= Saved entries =
——

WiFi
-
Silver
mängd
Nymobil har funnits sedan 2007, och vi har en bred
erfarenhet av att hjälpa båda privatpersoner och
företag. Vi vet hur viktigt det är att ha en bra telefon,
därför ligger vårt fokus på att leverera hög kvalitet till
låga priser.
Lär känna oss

——

= TASK REQUIREMENTS =
Please copy the line that holds "erfarenhet av att" and each line under it through the last line above, exactly as they stand, adding nothing.

= OUTPUT =
erfarenhet av att hjälpa båda privatpersoner och
företag. Vi vet hur viktigt det är att ha en bra telefon,
därför ligger vårt fokus på att leverera hög kvalitet till
låga priser.
Lär känna oss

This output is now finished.